WORK TO BE COMPLETED
Scan the data below and state the number of lines that include the word "location", adding no comment.

EXCERPTED RECORDS
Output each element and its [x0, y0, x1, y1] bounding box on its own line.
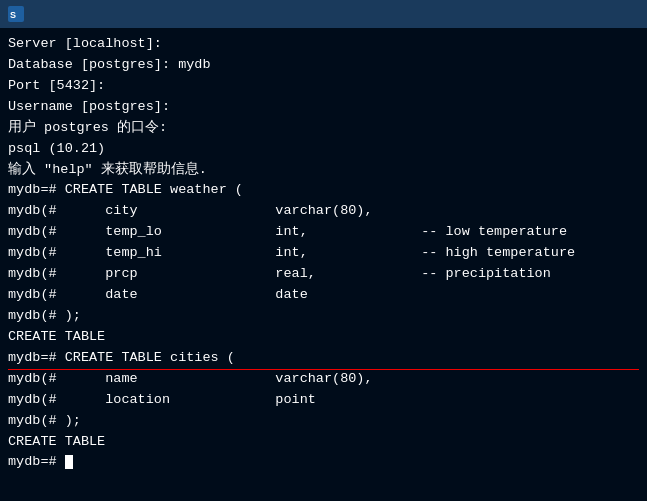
- terminal-line: mydb(# temp_lo int, -- low temperature: [8, 222, 639, 243]
- line-l19: mydb(# location point: [8, 390, 639, 411]
- terminal-line: mydb(# );: [8, 306, 639, 327]
- line-l18: mydb(# name varchar(80),: [8, 369, 639, 390]
- svg-text:S: S: [10, 10, 16, 20]
- line-l13: mydb(# prcp real, -- precipitation: [8, 264, 639, 285]
- line-l4: Username [postgres]:: [8, 97, 639, 118]
- terminal-line: mydb(# prcp real, -- precipitation: [8, 264, 639, 285]
- line-l7: 输入 "help" 来获取帮助信息.: [8, 160, 639, 181]
- terminal-line: CREATE TABLE: [8, 432, 639, 453]
- terminal-line: mydb=#: [8, 452, 639, 473]
- terminal-line: mydb(# city varchar(80),: [8, 201, 639, 222]
- line-l17: mydb=# CREATE TABLE cities (: [8, 348, 639, 369]
- terminal-line: Port [5432]:: [8, 76, 639, 97]
- terminal-line: psql (10.21): [8, 139, 639, 160]
- terminal-line: Username [postgres]:: [8, 97, 639, 118]
- line-l10: mydb(# city varchar(80),: [8, 201, 639, 222]
- cursor: [65, 455, 73, 469]
- line-l20: mydb(# );: [8, 411, 639, 432]
- line-l12: mydb(# temp_hi int, -- high temperature: [8, 243, 639, 264]
- line-l21: CREATE TABLE: [8, 432, 639, 453]
- terminal-line: mydb=# CREATE TABLE cities (: [8, 348, 639, 369]
- line-l1: Server [localhost]:: [8, 34, 639, 55]
- terminal-line: Database [postgres]: mydb: [8, 55, 639, 76]
- terminal-line: mydb(# );: [8, 411, 639, 432]
- line-l11: mydb(# temp_lo int, -- low temperature: [8, 222, 639, 243]
- red-separator-line: [8, 369, 639, 370]
- terminal-line: mydb(# location point: [8, 390, 639, 411]
- line-l9: mydb=# CREATE TABLE weather (: [8, 180, 639, 201]
- line-l14: mydb(# date date: [8, 285, 639, 306]
- terminal-line: Server [localhost]:: [8, 34, 639, 55]
- terminal-line: mydb(# temp_hi int, -- high temperature: [8, 243, 639, 264]
- line-l3: Port [5432]:: [8, 76, 639, 97]
- terminal-line: mydb=# CREATE TABLE weather (: [8, 180, 639, 201]
- terminal-line: 用户 postgres 的口令:: [8, 118, 639, 139]
- terminal[interactable]: Server [localhost]:Database [postgres]: …: [0, 28, 647, 501]
- terminal-line: mydb(# name varchar(80),: [8, 369, 639, 390]
- line-l22: mydb=#: [8, 452, 639, 473]
- line-l5: 用户 postgres 的口令:: [8, 118, 639, 139]
- line-l16: CREATE TABLE: [8, 327, 639, 348]
- line-l6: psql (10.21): [8, 139, 639, 160]
- terminal-line: 输入 "help" 来获取帮助信息.: [8, 160, 639, 181]
- sql-icon: S: [8, 6, 24, 22]
- terminal-line: CREATE TABLE: [8, 327, 639, 348]
- terminal-line: mydb(# date date: [8, 285, 639, 306]
- line-l2: Database [postgres]: mydb: [8, 55, 639, 76]
- title-bar: S: [0, 0, 647, 28]
- line-l15: mydb(# );: [8, 306, 639, 327]
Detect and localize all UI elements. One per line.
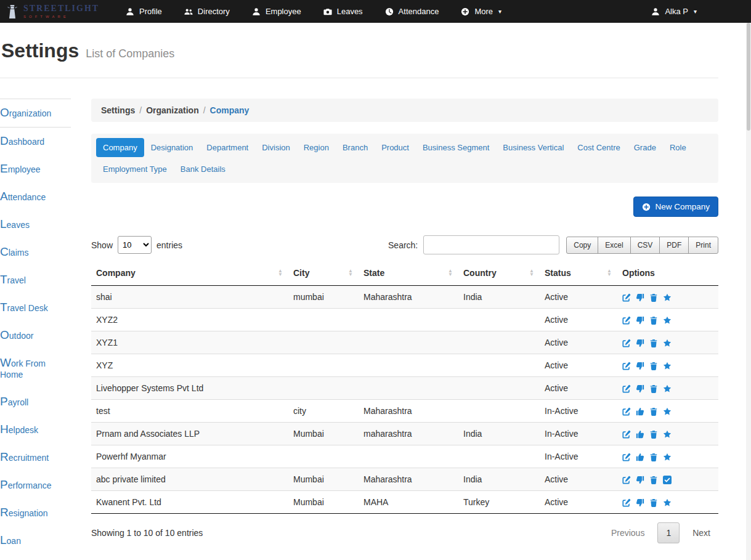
- tab-designation[interactable]: Designation: [144, 138, 200, 157]
- sidebar-item-resignation[interactable]: Resignation: [0, 499, 71, 527]
- sidebar-item-organization[interactable]: Organization: [0, 99, 71, 128]
- sidebar-item-work-from-home[interactable]: Work From Home: [0, 349, 71, 388]
- delete-button[interactable]: [649, 498, 658, 507]
- nav-item-more[interactable]: More▾: [450, 0, 513, 23]
- tab-department[interactable]: Department: [200, 138, 255, 157]
- export-copy-button[interactable]: Copy: [566, 237, 598, 254]
- sidebar-item-training[interactable]: Training: [0, 554, 71, 560]
- breadcrumb-settings[interactable]: Settings: [101, 105, 135, 115]
- sidebar-item-travel[interactable]: Travel: [0, 266, 71, 294]
- sidebar-item-outdoor[interactable]: Outdoor: [0, 322, 71, 349]
- toggle-status-button[interactable]: [636, 384, 644, 393]
- column-header-status[interactable]: Status▲▼: [540, 261, 617, 286]
- new-company-button[interactable]: New Company: [633, 197, 718, 217]
- delete-button[interactable]: [649, 407, 658, 416]
- delete-button[interactable]: [649, 316, 658, 325]
- toggle-status-button[interactable]: [636, 407, 644, 416]
- edit-button[interactable]: [622, 498, 631, 507]
- breadcrumb-company[interactable]: Company: [210, 105, 250, 115]
- edit-button[interactable]: [622, 430, 631, 439]
- toggle-status-button[interactable]: [636, 339, 644, 347]
- brand-logo[interactable]: STREETLIGHT SOFTWARE: [5, 4, 115, 19]
- tab-product[interactable]: Product: [375, 138, 416, 157]
- tab-business-vertical[interactable]: Business Vertical: [496, 138, 570, 157]
- user-menu[interactable]: Alka P ▾: [640, 0, 708, 23]
- tab-region[interactable]: Region: [297, 138, 336, 157]
- column-header-company[interactable]: Company▲▼: [91, 261, 288, 286]
- edit-button[interactable]: [622, 476, 631, 484]
- breadcrumb-organization[interactable]: Organization: [146, 105, 199, 115]
- scrollbar-thumb[interactable]: [747, 23, 750, 131]
- sidebar-item-attendance[interactable]: Attendance: [0, 183, 71, 211]
- nav-item-leaves[interactable]: Leaves: [312, 0, 374, 23]
- delete-button[interactable]: [649, 362, 658, 370]
- favorite-button[interactable]: [663, 293, 672, 302]
- pagination-next[interactable]: Next: [684, 523, 718, 543]
- toggle-status-button[interactable]: [636, 316, 644, 325]
- sidebar-item-claims[interactable]: Claims: [0, 238, 71, 266]
- column-header-city[interactable]: City▲▼: [288, 261, 359, 286]
- tab-division[interactable]: Division: [255, 138, 297, 157]
- tab-company[interactable]: Company: [96, 138, 144, 157]
- tab-cost-centre[interactable]: Cost Centre: [570, 138, 627, 157]
- favorite-button[interactable]: [663, 407, 672, 416]
- export-excel-button[interactable]: Excel: [598, 237, 630, 254]
- delete-button[interactable]: [649, 384, 658, 393]
- tab-grade[interactable]: Grade: [627, 138, 663, 157]
- sidebar-item-leaves[interactable]: Leaves: [0, 211, 71, 238]
- sidebar-item-payroll[interactable]: Payroll: [0, 388, 71, 416]
- sidebar-item-performance[interactable]: Performance: [0, 471, 71, 499]
- export-pdf-button[interactable]: PDF: [659, 237, 689, 254]
- pagination-page-1[interactable]: 1: [657, 522, 680, 543]
- sidebar-item-loan[interactable]: Loan: [0, 527, 71, 554]
- tab-business-segment[interactable]: Business Segment: [416, 138, 496, 157]
- sidebar-item-dashboard[interactable]: Dashboard: [0, 128, 71, 155]
- edit-button[interactable]: [622, 407, 631, 416]
- edit-button[interactable]: [622, 316, 631, 325]
- tab-branch[interactable]: Branch: [336, 138, 375, 157]
- tab-employment-type[interactable]: Employment Type: [96, 160, 174, 179]
- scrollbar[interactable]: [746, 23, 751, 560]
- delete-button[interactable]: [649, 339, 658, 347]
- edit-button[interactable]: [622, 453, 631, 461]
- default-company-button[interactable]: [663, 476, 672, 484]
- nav-item-directory[interactable]: Directory: [173, 0, 241, 23]
- favorite-button[interactable]: [663, 362, 672, 370]
- sidebar-item-recruitment[interactable]: Recruitment: [0, 444, 71, 471]
- edit-button[interactable]: [622, 384, 631, 393]
- favorite-button[interactable]: [663, 384, 672, 393]
- edit-button[interactable]: [622, 362, 631, 370]
- nav-item-attendance[interactable]: Attendance: [374, 0, 450, 23]
- toggle-status-button[interactable]: [636, 362, 644, 370]
- export-csv-button[interactable]: CSV: [630, 237, 660, 254]
- column-header-country[interactable]: Country▲▼: [458, 261, 540, 286]
- delete-button[interactable]: [649, 430, 658, 439]
- favorite-button[interactable]: [663, 453, 672, 461]
- favorite-button[interactable]: [663, 430, 672, 439]
- search-input[interactable]: [423, 235, 559, 254]
- edit-button[interactable]: [622, 339, 631, 347]
- toggle-status-button[interactable]: [636, 430, 644, 439]
- sidebar-item-helpdesk[interactable]: Helpdesk: [0, 416, 71, 444]
- sidebar-item-travel-desk[interactable]: Travel Desk: [0, 294, 71, 322]
- favorite-button[interactable]: [663, 498, 672, 507]
- toggle-status-button[interactable]: [636, 476, 644, 484]
- pagination-previous[interactable]: Previous: [603, 523, 652, 543]
- toggle-status-button[interactable]: [636, 498, 644, 507]
- column-header-state[interactable]: State▲▼: [359, 261, 458, 286]
- edit-button[interactable]: [622, 293, 631, 302]
- toggle-status-button[interactable]: [636, 453, 644, 461]
- nav-item-employee[interactable]: Employee: [241, 0, 312, 23]
- delete-button[interactable]: [649, 453, 658, 461]
- tab-bank-details[interactable]: Bank Details: [174, 160, 232, 179]
- favorite-button[interactable]: [663, 339, 672, 347]
- page-length-select[interactable]: 10: [118, 236, 152, 254]
- nav-item-profile[interactable]: Profile: [115, 0, 173, 23]
- favorite-button[interactable]: [663, 316, 672, 325]
- delete-button[interactable]: [649, 293, 658, 302]
- export-print-button[interactable]: Print: [688, 237, 718, 254]
- tab-role[interactable]: Role: [663, 138, 693, 157]
- sidebar-item-employee[interactable]: Employee: [0, 155, 71, 183]
- delete-button[interactable]: [649, 476, 658, 484]
- toggle-status-button[interactable]: [636, 293, 644, 302]
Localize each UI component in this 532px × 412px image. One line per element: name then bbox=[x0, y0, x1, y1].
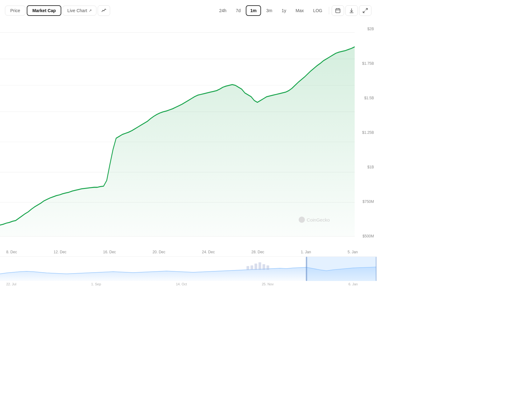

RESPONSE TO THE EXERCISE
2